Global microbial protein networks reveal 600,000 plastic-degrading enzymes: a systemic biorevolution in waste management and circular economies

Indigenous knowledge systems, such as those in Māori *kaitiakitanga* or Andean *ayni* (reciprocity), frame plastic pollution as a symptom of broken relationships with the natural world, not merely a technical problem. These traditions emphasize circularity and regeneration, contrasting with the linear 'take-make-waste' model of industrial capitalism. However, Western scientific narratives often dismiss such knowledge as 'anecdotal,' despite its empirical basis in long-term ecological observation. The 600,000 microbial proteins identified may be part of a broader, ancient microbial 'toolkit' for breaking down complex organic compounds, including those introduced by human activity.

The history of microbial adaptation to human-made pollutants is well-documented, from the evolution of antibiotic-resistant bacteria in the 20th century to the emergence of plastic-degrading enzymes in landfills. Industrial plastic production began in the 1950s, but microbes have been breaking down natural polymers like cellulose and lignin for millennia, suggesting a latent capacity to evolve new enzymes. The current discovery mirrors past 'biorevolutions,' such as the domestication of microbes for fermentation or the use of bacteria in mining. However, the pace of microbial adaptation is outpaced by the scale of plastic production, creating a 'lag time' where waste accumulates faster than degradation can occur.

Cross-culturally, waste is not universally framed as a problem to be 'solved' by technology but as a relational failure requiring cultural and spiritual repair. In Japan, the concept of *mottainai* (regret over waste) drives community-led recycling and upcycling practices, while in West Africa, the *Nimba* people use microbial fermentation to break down organic waste into fertilizer. The Global South has long practiced 'zero-waste' systems, such as India's *kabadiwallas* or Mexico's *pepenadores*, which integrate informal labor with microbial processes. These systems are often co-opted or criminalized by formal waste management sectors, which prioritize profit over sustainability.

The discovery of 600,000 plastic-degrading proteins is based on metagenomic sequencing of microbial communities in diverse environments, from ocean sediments to landfills. This aligns with the 'pan-genome' concept, where microbial communities collectively harbor vast genetic diversity for breaking down complex compounds. However, the study likely underestimates the true diversity, as most microbes are unculturable using current methods. The scientific community must now address the 'valley of death' between discovery and application, where promising enzymes often fail in real-world conditions due to temperature, pH, or toxicity constraints. Additionally, the research overlooks the role of viruses in horizontal gene transfer, which may accelerate microbial adaptation to plastics.

Artistic and spiritual traditions often depict microbes as sacred intermediaries between life and decay, challenging the Western binary of 'clean' and 'dirty.' In Hindu cosmology, the goddess *Kali* embodies both destruction and regeneration, mirroring the dual role of microbes in breaking down plastics while cycling nutrients.
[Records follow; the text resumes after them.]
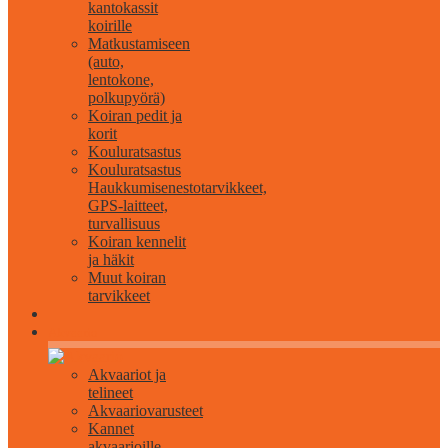
kantokassit
koirille
Matkustamiseen
(auto,
lentokone,
polkupyörä)
Koiran pedit ja
korit
Kouluratsastus
Kouluratsastus
Haukkumisenestotarvikkeet,
GPS-laitteet,
turvallisuus
Koiran kennelit
ja häkit
Muut koiran
tarvikkeet
Akvaario
Akvaariot ja
telineet
Akvaariovarusteet
Kannet
akvaarioille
Indigenous Australian art frequently depicts the interconnectedness of all life, including microscopic organisms, as part of the Dreamtime. Meanwhile, contemporary artists like Tarshito use microbial art to visualize plastic degradation, blending science with spiritual reflection. These perspectives suggest that solutions to plastic pollution may require not just technical innovation but a shift in cultural values toward humility and reciprocity.

Future scenarios for plastic pollution range from catastrophic collapse of marine ecosystems to a circular economy where microbes and fungi replace synthetic polymers. The most plausible mid-term pathway involves a 'biohybrid' approach, combining microbial enzymes with policy interventions like EPR laws and bans on single-use plastics. However, without addressing the root causes—fossil fuel subsidies, corporate lobbying, and global inequality—these innovations will remain Band-Aid solutions. Scenario modeling must also account for tipping points, such as the potential for plastic-eating microbes to disrupt soil microbiomes or create new forms of antibiotic resistance. The Global South's informal waste sectors could play a central role in scaling these solutions if given equitable access to resources.

Marginalized communities, including waste pickers, Indigenous groups, and scientists from the Global South, have long contributed to understanding plastic degradation but are systematically excluded from formal research and policy. Waste pickers in Brazil and India, for example, have developed techniques to sort and repurpose plastic that outperform industrial recycling, yet their labor is undervalued and often criminalized. Indigenous scientists like Robin Wall Kimmerer and Vandana Shiva have highlighted how Western science often 'extracts' knowledge from Indigenous communities without reciprocity. Meanwhile, researchers in Nigeria and Kenya are pioneering low-cost microbial solutions for plastic waste, but lack funding due to structural biases in global research funding.